## YOUR ASSIGNMENT:
Wherever "zamówienia" occurs in the entries, copy the line that holds it.

--------

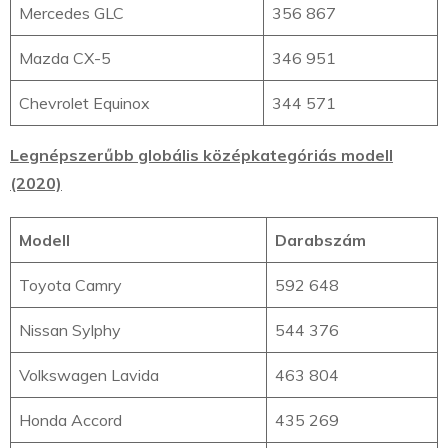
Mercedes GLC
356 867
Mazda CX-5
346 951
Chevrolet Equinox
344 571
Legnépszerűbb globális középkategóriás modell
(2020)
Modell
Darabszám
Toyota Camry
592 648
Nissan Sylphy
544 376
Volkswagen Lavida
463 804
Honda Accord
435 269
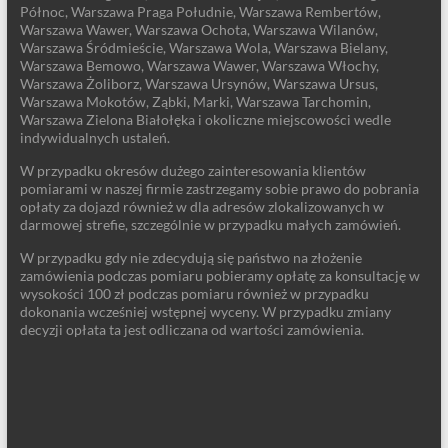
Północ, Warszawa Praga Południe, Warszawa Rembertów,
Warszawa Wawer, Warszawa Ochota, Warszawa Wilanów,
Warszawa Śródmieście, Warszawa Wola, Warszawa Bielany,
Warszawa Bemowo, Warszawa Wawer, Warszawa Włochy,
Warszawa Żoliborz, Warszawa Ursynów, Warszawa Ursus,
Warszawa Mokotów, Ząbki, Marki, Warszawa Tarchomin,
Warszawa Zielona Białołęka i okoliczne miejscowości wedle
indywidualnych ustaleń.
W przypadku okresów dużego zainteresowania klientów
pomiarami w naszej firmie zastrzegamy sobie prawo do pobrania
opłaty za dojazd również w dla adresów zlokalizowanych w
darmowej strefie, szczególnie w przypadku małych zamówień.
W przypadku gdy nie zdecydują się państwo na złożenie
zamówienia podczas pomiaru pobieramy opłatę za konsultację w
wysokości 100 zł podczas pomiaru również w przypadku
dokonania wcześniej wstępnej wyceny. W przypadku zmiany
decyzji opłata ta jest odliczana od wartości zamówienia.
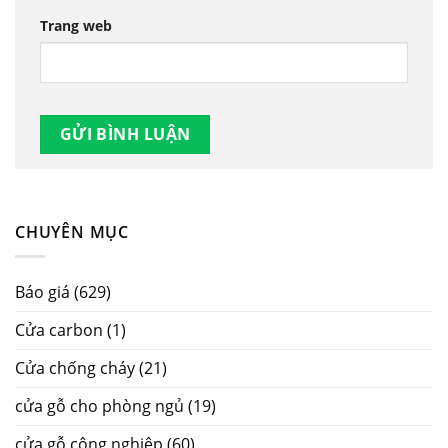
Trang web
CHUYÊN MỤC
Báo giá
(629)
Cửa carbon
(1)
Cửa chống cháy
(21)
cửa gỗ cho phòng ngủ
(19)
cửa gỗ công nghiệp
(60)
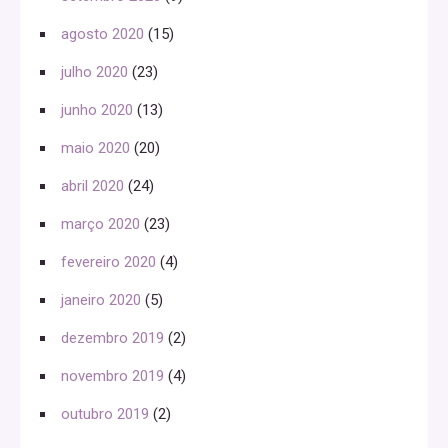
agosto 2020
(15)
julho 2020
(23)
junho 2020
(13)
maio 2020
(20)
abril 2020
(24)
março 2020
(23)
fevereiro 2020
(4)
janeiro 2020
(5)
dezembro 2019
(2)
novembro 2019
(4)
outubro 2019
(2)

--------

## YOUR RESPONSE:
zamówienia podczas pomiaru pobieramy opłatę za konsultację w
decyzji opłata ta jest odliczana od wartości zamówienia.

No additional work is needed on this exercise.